The datasets contain transactions made by credit cards in September 2013 by European cardholders. This dataset represents transactions that occurred in two days, where we have 492 frauds out of 284,807 transactions. The dataset is highly unbalanced, the positive class (frauds) account for 0.172% of all transactions.

### Project Task: Week 1

#### Exploratory Data Analysis (EDA):
- Perform an EDA on the Dataset.
      - Check all the latent features and parameters with their mean and standard deviation. Value are close to 0 centered (mean) with unit standard deviation
      - Find if there is any connection between Time, Amount, and the transaction being fraudulent.
- Check the class count for each class. It’s a class Imbalance problem.
- Use techniques like undersampling or oversampling before running Naïve Bayes, Logistic Regression or SVM.
       - Oversampling or undersampling can be used to tackle the class imbalance problem
       - Oversampling increases the prior probability of imbalanced class and in case of other classifiers, error gets multiplied as the low-proportionate class is mimicked multiple times.
- Following are the matrices for evaluating the model performance: Precision, Recall, F1-Score, AUC-ROC curve. Use F1-Score as the evaluation criteria for this project.

In [1]:
# !pip install matplotlib
# !python -m pip install seaborn
# !pip install -U imbalanced-learn
# !pip install delayed

In [2]:
import pandas as pd
from matplotlib import pyplot as plt
import seaborn as sns
import numpy as np

from imblearn.over_sampling import RandomOverSampler
from imblearn.under_sampling import RandomUnderSampler

from sklearn.metrics import confusion_matrix, accuracy_score, classification_report, plot_roc_curve, auc, f1_score, precision_score, recall_score
from sklearn.preprocessing import StandardScaler
from sklearn.model_selection import GridSearchCV, cross_val_score, KFold, RandomizedSearchCV
from sklearn.pipeline import Pipeline

from sklearn.linear_model import SGDClassifier, LogisticRegression
from sklearn.svm import SVC
from sklearn.naive_bayes import GaussianNB, MultinomialNB

In [3]:
# read data
df_train_original = pd.read_csv('./dataset/train_data.csv')
df_dev_original = pd.read_csv('./dataset/test_data_hidden.csv')
df_test_original = pd.read_csv('./dataset/test_data.csv')

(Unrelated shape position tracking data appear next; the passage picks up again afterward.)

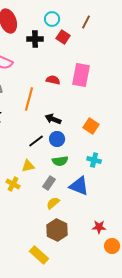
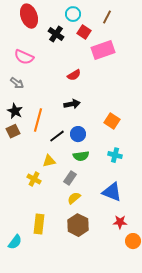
black cross: (35, 39) -> (56, 34), turned 35
pink rectangle: (81, 75) -> (103, 50), moved, turned 60
red semicircle: (53, 80) -> (74, 75), turned 136
orange line: (29, 99) -> (38, 120), moved
black arrow: (53, 119) -> (72, 104), moved, turned 147
blue triangle: (79, 186) -> (112, 192), moved
yellow rectangle: (39, 255) -> (39, 224), moved, turned 54

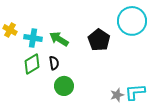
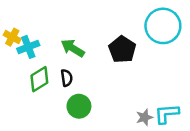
cyan cross: (33, 38) -> (28, 47), moved, turned -30

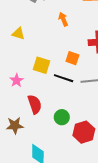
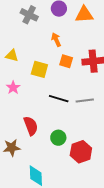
orange square: (72, 58) -> (66, 61), moved
yellow square: (41, 65) -> (39, 69), moved
pink star: (17, 80) -> (13, 88), moved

FileNotFoundError: [Errno 2] No such file or directory: './dataset/train_data.csv'

In [None]:
print(df_train_original.shape)
print(df_dev_original.shape)
print(df_test_original.shape)

In [None]:
# df_train_original.dtypes

In [None]:
# df_dev_original.dtypes

In [None]:
# df_test_original.dtypes

In [None]:
# Rows containing train duplicate data
duplicate_rows_df_train_original = df_train_original[df_train_original.duplicated()]
print("number of duplicate train rows: ", duplicate_rows_df_train_original.shape)

In [None]:
# Rows containing test hidden duplicate data
duplicate_rows_df_dev_original = df_dev_original[df_dev_original.duplicated()]
print("number of duplicate test rows: ", duplicate_rows_df_dev_original.shape)

In [None]:
# Rows containing test duplicate data
duplicate_rows_df_test_original = df_test_original[df_test_original.duplicated()]
print("number of duplicate test rows: ", duplicate_rows_df_test_original.shape)

In [None]:
# Remove duplicate entires
df_train_original = df_train_original.drop_duplicates()
df_dev_original = df_dev_original.drop_duplicates()
df_test_original = df_test_original.drop_duplicates()

In [None]:
print(df_train_original.shape)
print(df_dev_original.shape)
print(df_test_original.shape)

#### 1.a Check all the latent features and parameters with their mean and standard deviation. Value are close to 0 centered (mean)

In [None]:
df_train_original.describe().T

#### 1.b Find if there is any connection between Time, Amount, and the transaction being fraudulent.

In [None]:
# visualizations of time
plt.figure(figsize=(10,8))
plt.title("Time ditributions")
sns.distplot(df_train_original.Time)

In [None]:
# The time inseconds need to converts
df_train_original['Time'] = df_train_original['Time'] / 3600
# df_train_original['Time'] = df_train_original['Time'] / 24
print(df_train_original['Time'].min())
print(df_train_original['Time'].max())

In [None]:
plt.figure(figsize=(12,6), dpi=80)
sns.distplot(df_train_original.Time, bins=48)
plt.xlim([0,48])
plt.xticks(np.arange(0,54,6))
plt.xlabel('Time ditributions in Hrs')
plt.ylabel('Count')
plt.title('Transaction Times')

In [None]:
# visualizations of amount
plt.figure(figsize=(10,8))
plt.title("Time ditributions")
sns.distplot(df_train_original.Amount)

In [None]:
sns.relplot(x="Time", y="Amount", hue="Class", data=df_train_original);

In [None]:
sns.relplot(x="Time", y="Amount", col="Class", data=df_train_original);

####   2.Check the class count for each class. It’s a class Imbalance problem.

In [None]:
df_train_original['Class'].value_counts()

In [None]:
sns.countplot('Class', data=df_train_original)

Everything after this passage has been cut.